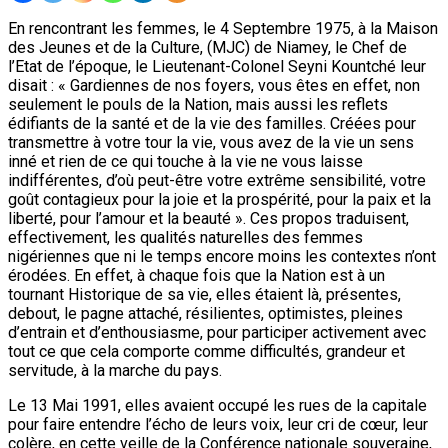
En rencontrant les femmes, le 4 Septembre 1975, à la Maison
des Jeunes et de la Culture, (MJC) de Niamey, le Chef de
l’Etat de l’époque, le Lieutenant-Colonel Seyni Kountché leur
disait : « Gardiennes de nos foyers, vous êtes en effet, non
seulement le pouls de la Nation, mais aussi les reflets
édifiants de la santé et de la vie des familles. Créées pour
transmettre à votre tour la vie, vous avez de la vie un sens
inné et rien de ce qui touche à la vie ne vous laisse
indifférentes, d’où peut-être votre extrême sensibilité, votre
goût contagieux pour la joie et la prospérité, pour la paix et la
liberté, pour l’amour et la beauté ». Ces propos traduisent,
effectivement, les qualités naturelles des femmes
nigériennes que ni le temps encore moins les contextes n’ont
érodées. En effet, à chaque fois que la Nation est à un
tournant Historique de sa vie, elles étaient là, présentes,
debout, le pagne attaché, résilientes, optimistes, pleines
d’entrain et d’enthousiasme, pour participer activement avec
tout ce que cela comporte comme difficultés, grandeur et
servitude, à la marche du pays.
Le 13 Mai 1991, elles avaient occupé les rues de la capitale
pour faire entendre l’écho de leurs voix, leur cri de cœur, leur
colère, en cette veille de la Conférence nationale souveraine,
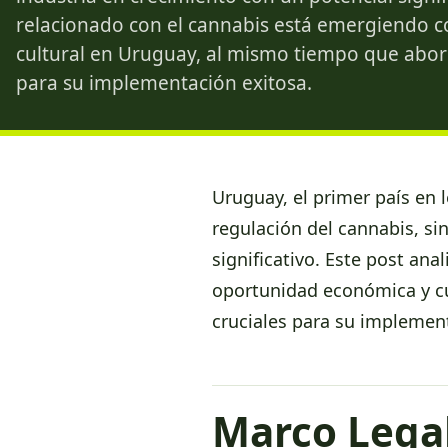
relacionado con el cannabis está emergiendo
cultural en Uruguay, al mismo tiempo que abord
para su implementación exitosa.
Uruguay, el primer país en 
regulación del cannabis, si
significativo. Este post an
oportunidad económica y cu
cruciales para su implemen
Marco Legal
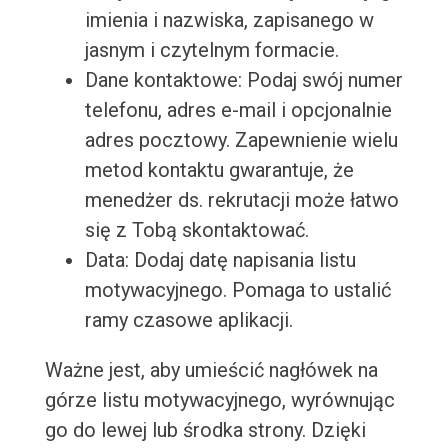
imienia i nazwiska, zapisanego w
jasnym i czytelnym formacie.
Dane kontaktowe: Podaj swój numer
telefonu, adres e-mail i opcjonalnie
adres pocztowy. Zapewnienie wielu
metod kontaktu gwarantuje, że
menedżer ds. rekrutacji może łatwo
się z Tobą skontaktować.
Data: Dodaj datę napisania listu
motywacyjnego. Pomaga to ustalić
ramy czasowe aplikacji.
Ważne jest, aby umieścić nagłówek na
górze listu motywacyjnego, wyrównując
go do lewej lub środka strony. Dzięki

■ Exercise aim:
Please output all of the entries above exactly, but without any picture.

■ Reply to the task:
En rencontrant les femmes, le 4 Septembre 1975, à la Maison
des Jeunes et de la Culture, (MJC) de Niamey, le Chef de
l’Etat de l’époque, le Lieutenant-Colonel Seyni Kountché leur
disait : « Gardiennes de nos foyers, vous êtes en effet, non
seulement le pouls de la Nation, mais aussi les reflets
édifiants de la santé et de la vie des familles. Créées pour
transmettre à votre tour la vie, vous avez de la vie un sens
inné et rien de ce qui touche à la vie ne vous laisse
indifférentes, d’où peut-être votre extrême sensibilité, votre
goût contagieux pour la joie et la prospérité, pour la paix et la
liberté, pour l’amour et la beauté ». Ces propos traduisent,
effectivement, les qualités naturelles des femmes
nigériennes que ni le temps encore moins les contextes n’ont
érodées. En effet, à chaque fois que la Nation est à un
tournant Historique de sa vie, elles étaient là, présentes,
debout, le pagne attaché, résilientes, optimistes, pleines
d’entrain et d’enthousiasme, pour participer activement avec
tout ce que cela comporte comme difficultés, grandeur et
servitude, à la marche du pays.
Le 13 Mai 1991, elles avaient occupé les rues de la capitale
pour faire entendre l’écho de leurs voix, leur cri de cœur, leur
colère, en cette veille de la Conférence nationale souveraine,
relacionado con el cannabis está emergiendo
cultural en Uruguay, al mismo tiempo que abord
para su implementación exitosa.
Uruguay, el primer país en 
regulación del cannabis, si
significativo. Este post an
oportunidad económica y cu
cruciales para su implemen
Marco Legal
imienia i nazwiska, zapisanego w
jasnym i czytelnym formacie.
Dane kontaktowe: Podaj swój numer
telefonu, adres e-mail i opcjonalnie
adres pocztowy. Zapewnienie wielu
metod kontaktu gwarantuje, że
menedżer ds. rekrutacji może łatwo
się z Tobą skontaktować.
Data: Dodaj datę napisania listu
motywacyjnego. Pomaga to ustalić
ramy czasowe aplikacji.
Ważne jest, aby umieścić nagłówek na
górze listu motywacyjnego, wyrównując
go do lewej lub środka strony. Dzięki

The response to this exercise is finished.